Simple version
Earth's outer shell is broken into huge pieces called tectonic plates. These plates move slowly over the softer mantle beneath them.
The movement is slow, usually measured in centimetres per year, but over millions of years it changes the planet.
Earthquakes and volcanoes
Earthquakes often happen where plates grind past each other, crash together or pull apart. Pressure builds until rock breaks or shifts suddenly.
Volcanoes often happen where plates pull apart or where one plate is pushed under another. Molten rock can rise and reach the surface.
Why it matters for life
Plate tectonics helps recycle material between Earth's surface and interior. It affects carbon dioxide, climate, oceans, land, mountains and habitats.
Some scientists think plate tectonics may have helped Earth stay habitable over long timescales.
Common mistake
Continents are not floating freely across the ocean like boats. They are part of tectonic plates. The plates move because of deep Earth processes, not because the continents decide to drift.
Try it
Push two towels together on a table. They wrinkle and rise. That is a simple model for how mountains can form when plates collide.
What learners should notice
Earth's surface looks solid and still, but it is moving over deep time. The ground beneath us is part of a slow planetary system.
This helps learners understand earthquakes, volcanoes, mountains and ocean basins as connected processes.
Build the understanding
Teach three plate boundaries: convergent, divergent and transform. Then link each to real world outcomes.
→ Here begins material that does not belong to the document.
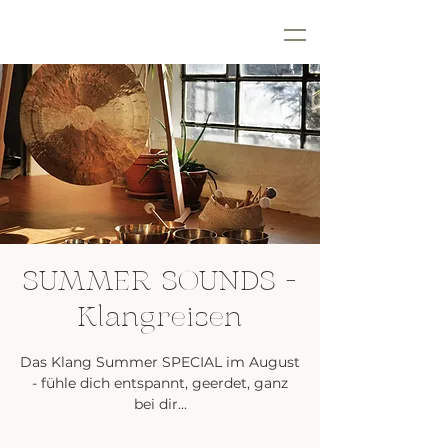
SUMMER SOUNDS -
Klangreisen
Das Klang Summer SPECIAL im August
- fühle dich entspannt, geerdet, ganz
bei dir...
Convergent can build mountains or subduction zones. Divergent can create new crust. Transform can create earthquakes.
AwareSTEM activity idea
Use crackers or foam sheets on a soft surface. Push, pull and slide them to model plate boundaries. Label what each movement can create.
Quick recap
Plate Tectonics sits inside the Earth Forms part of The Story of Everything. The main point is this: continental drift, volcanoes, earthquakes, and why the ground moves.
By the end of this page, the learner should be able to explain the idea in plain English, connect it back to the timeline, and say why it matters beyond a school-style fact.
Key words to know
Use these as anchor words while learning this topic: Plate Tectonics, Earth Forms, evidence, time, change, system, signal, scale and connection.
The aim is not to memorise every word. The aim is to build a small vocabulary that helps the learner explain the idea clearly to someone else.
Question to ask
Ask: what does plate tectonics change in the bigger story?
A good answer should not stop at one fact. It should explain what came before, what changed, and how that change affected the next part of the timeline.